Saved data entries
▬▬▬▬▬▬▬▬▬▬
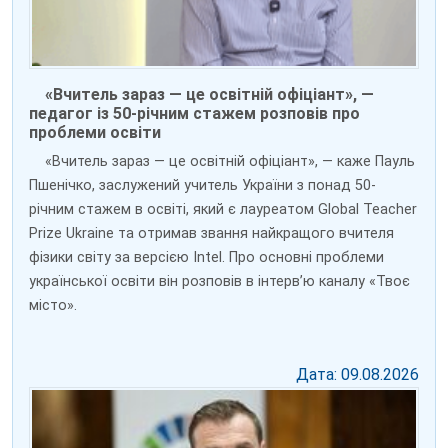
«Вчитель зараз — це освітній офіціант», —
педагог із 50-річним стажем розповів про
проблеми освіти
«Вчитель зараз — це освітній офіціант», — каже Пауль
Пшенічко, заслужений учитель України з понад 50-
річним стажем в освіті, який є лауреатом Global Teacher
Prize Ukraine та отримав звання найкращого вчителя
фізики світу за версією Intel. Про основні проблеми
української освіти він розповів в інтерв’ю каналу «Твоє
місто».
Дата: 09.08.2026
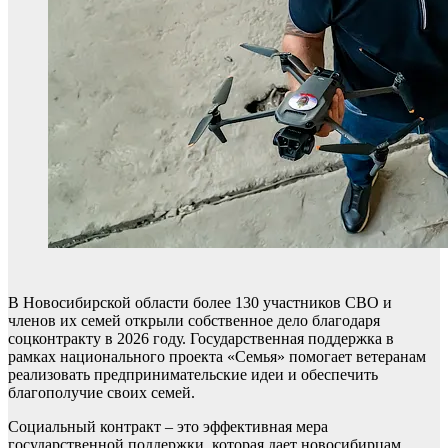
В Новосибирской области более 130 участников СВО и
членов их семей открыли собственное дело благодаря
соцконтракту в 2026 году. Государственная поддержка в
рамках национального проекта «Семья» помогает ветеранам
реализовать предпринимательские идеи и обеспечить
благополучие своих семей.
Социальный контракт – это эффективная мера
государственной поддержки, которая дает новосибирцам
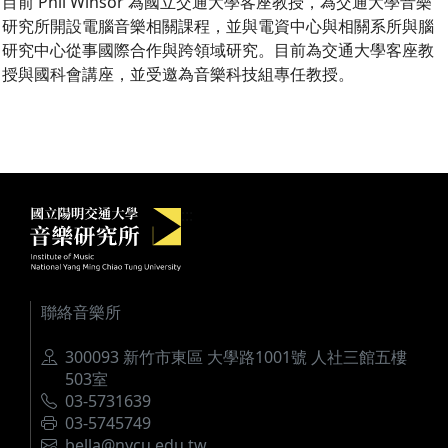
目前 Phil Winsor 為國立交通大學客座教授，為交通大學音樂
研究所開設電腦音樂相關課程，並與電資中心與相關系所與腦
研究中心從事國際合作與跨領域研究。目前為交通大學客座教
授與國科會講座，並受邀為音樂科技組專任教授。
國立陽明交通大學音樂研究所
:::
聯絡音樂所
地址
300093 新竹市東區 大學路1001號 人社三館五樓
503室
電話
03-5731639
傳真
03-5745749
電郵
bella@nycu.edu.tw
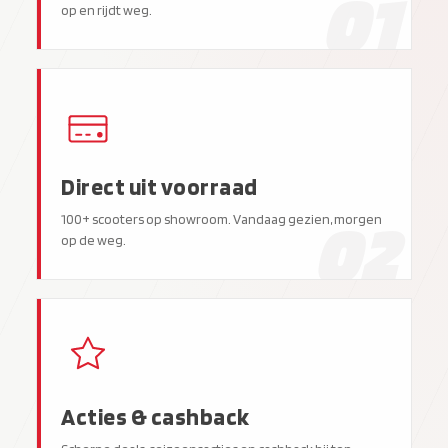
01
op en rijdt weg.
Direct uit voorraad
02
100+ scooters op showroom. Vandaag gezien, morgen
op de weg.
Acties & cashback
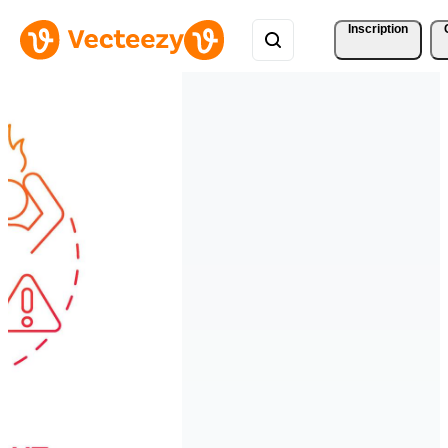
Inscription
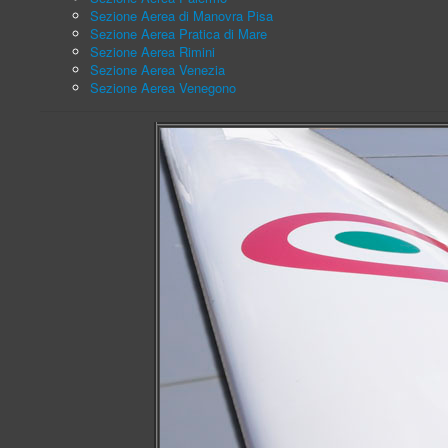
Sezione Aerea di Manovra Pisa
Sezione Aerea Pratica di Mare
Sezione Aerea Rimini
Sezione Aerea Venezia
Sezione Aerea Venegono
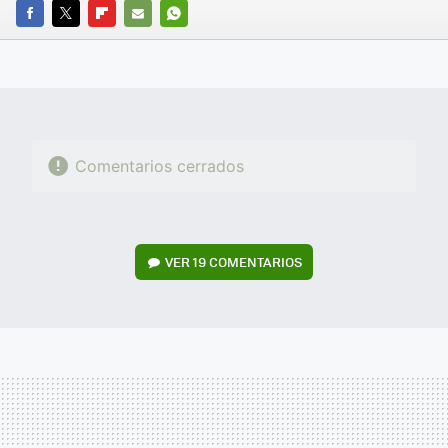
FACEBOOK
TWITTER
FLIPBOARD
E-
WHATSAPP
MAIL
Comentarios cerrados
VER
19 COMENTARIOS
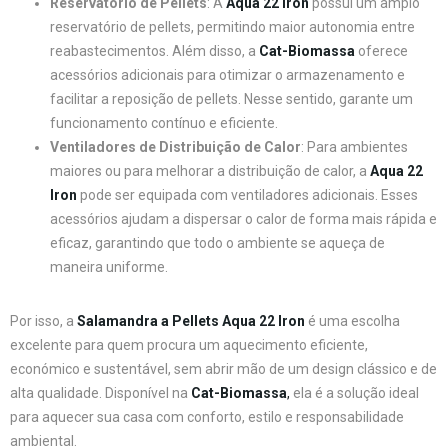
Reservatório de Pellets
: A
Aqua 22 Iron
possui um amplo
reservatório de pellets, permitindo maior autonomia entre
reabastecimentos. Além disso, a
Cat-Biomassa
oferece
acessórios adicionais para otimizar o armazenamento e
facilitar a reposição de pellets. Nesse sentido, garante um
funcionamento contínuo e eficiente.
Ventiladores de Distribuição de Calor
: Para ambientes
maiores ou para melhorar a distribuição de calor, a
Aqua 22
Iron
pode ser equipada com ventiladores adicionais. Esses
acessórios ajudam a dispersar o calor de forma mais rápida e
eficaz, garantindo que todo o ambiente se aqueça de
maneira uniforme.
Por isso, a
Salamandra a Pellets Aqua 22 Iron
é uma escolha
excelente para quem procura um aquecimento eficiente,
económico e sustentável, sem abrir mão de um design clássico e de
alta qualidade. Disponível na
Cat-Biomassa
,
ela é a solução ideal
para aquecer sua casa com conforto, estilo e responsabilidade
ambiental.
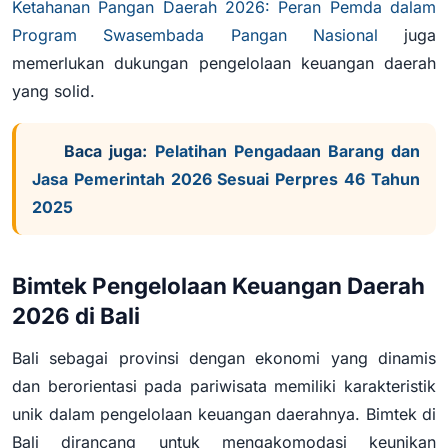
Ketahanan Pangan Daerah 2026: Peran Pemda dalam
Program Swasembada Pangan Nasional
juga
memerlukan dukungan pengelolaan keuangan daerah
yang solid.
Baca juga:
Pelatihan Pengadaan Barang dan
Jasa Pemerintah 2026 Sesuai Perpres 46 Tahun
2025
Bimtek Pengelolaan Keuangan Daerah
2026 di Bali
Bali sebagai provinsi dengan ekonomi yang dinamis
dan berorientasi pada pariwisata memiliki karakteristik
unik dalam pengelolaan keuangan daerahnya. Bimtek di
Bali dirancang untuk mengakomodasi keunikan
▬▬▬▬▬▬▬▬▬▬
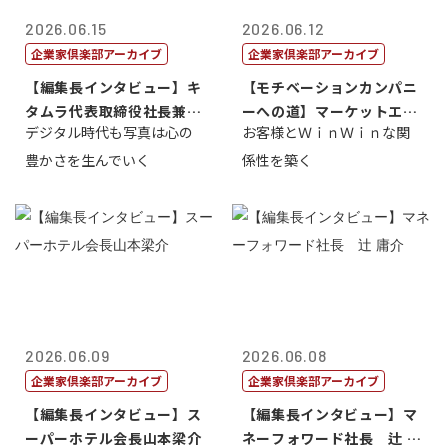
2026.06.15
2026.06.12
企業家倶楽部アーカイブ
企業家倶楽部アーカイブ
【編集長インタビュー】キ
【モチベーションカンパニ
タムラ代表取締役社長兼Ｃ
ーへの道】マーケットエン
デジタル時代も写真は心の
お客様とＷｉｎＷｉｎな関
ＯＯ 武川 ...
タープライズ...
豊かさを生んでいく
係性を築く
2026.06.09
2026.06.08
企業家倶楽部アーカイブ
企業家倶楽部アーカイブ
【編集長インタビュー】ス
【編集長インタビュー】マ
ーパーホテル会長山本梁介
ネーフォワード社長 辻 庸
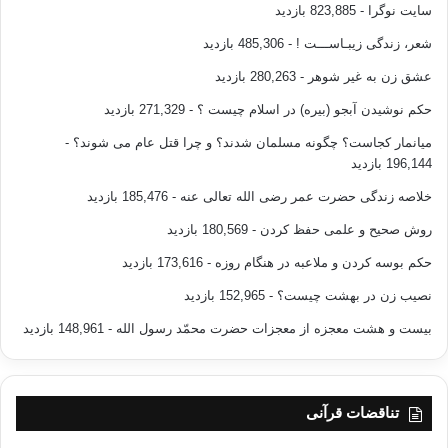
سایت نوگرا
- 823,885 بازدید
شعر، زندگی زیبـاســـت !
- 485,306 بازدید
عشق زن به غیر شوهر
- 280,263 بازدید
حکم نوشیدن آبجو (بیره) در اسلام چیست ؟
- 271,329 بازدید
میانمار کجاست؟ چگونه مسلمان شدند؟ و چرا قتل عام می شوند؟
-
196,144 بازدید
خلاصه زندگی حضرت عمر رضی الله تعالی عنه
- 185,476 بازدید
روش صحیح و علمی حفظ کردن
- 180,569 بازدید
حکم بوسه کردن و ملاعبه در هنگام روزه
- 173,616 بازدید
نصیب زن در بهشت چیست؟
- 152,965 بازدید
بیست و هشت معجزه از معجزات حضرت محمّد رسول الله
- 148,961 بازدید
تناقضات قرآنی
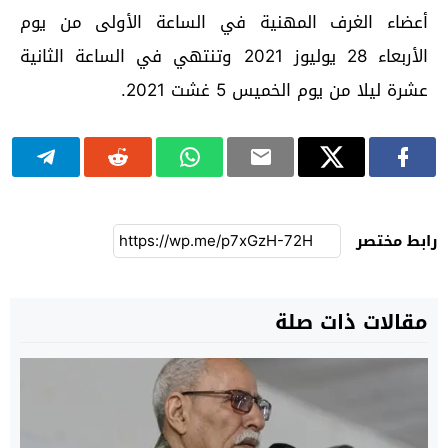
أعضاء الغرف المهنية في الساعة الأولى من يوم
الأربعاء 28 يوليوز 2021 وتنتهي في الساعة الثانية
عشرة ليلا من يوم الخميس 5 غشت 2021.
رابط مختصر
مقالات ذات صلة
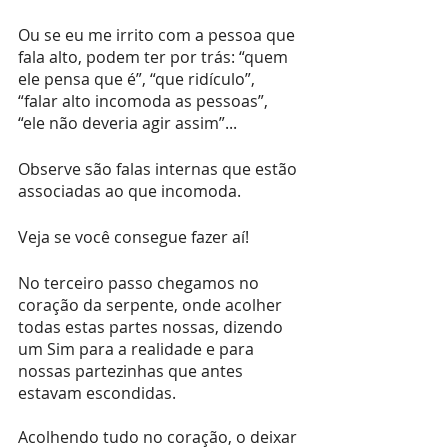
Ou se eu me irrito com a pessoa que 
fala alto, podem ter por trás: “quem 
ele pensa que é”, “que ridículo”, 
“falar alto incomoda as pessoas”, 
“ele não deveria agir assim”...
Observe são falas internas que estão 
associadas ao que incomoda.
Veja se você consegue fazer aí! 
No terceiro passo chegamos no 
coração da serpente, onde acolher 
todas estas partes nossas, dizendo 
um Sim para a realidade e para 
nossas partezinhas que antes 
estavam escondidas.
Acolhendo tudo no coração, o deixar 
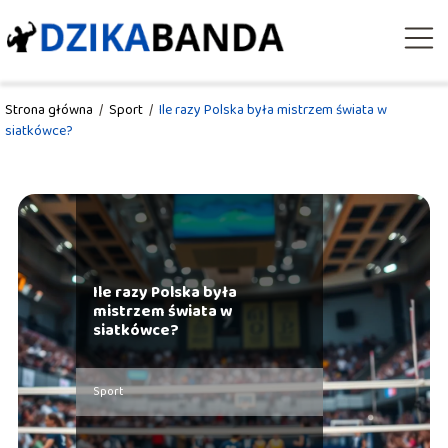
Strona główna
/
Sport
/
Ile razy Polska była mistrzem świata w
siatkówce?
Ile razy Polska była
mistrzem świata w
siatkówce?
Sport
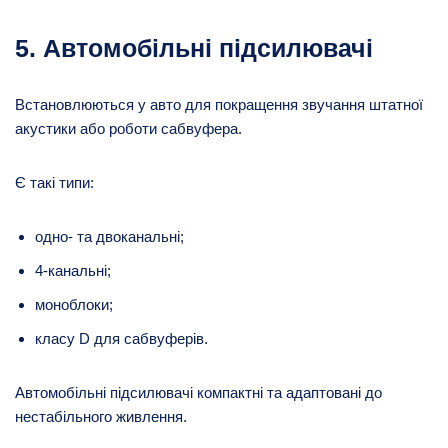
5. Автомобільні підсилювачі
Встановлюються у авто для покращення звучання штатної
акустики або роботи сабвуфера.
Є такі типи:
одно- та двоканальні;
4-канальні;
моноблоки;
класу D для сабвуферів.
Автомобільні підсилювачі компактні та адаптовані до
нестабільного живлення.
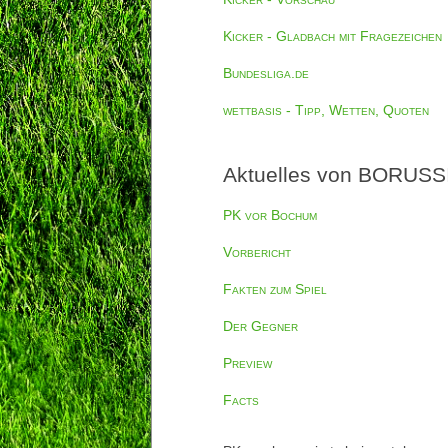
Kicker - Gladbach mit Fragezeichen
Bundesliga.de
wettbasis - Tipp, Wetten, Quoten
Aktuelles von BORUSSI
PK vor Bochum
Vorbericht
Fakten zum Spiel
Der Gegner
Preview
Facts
▬▬▬▬▬▬▬▬▬▬
Each line that includes the string "Iron" should be copied from the data.

**Response below**
Aqua 22 Iron
Iron
Salamandra a Pellets Aqua 22 Iron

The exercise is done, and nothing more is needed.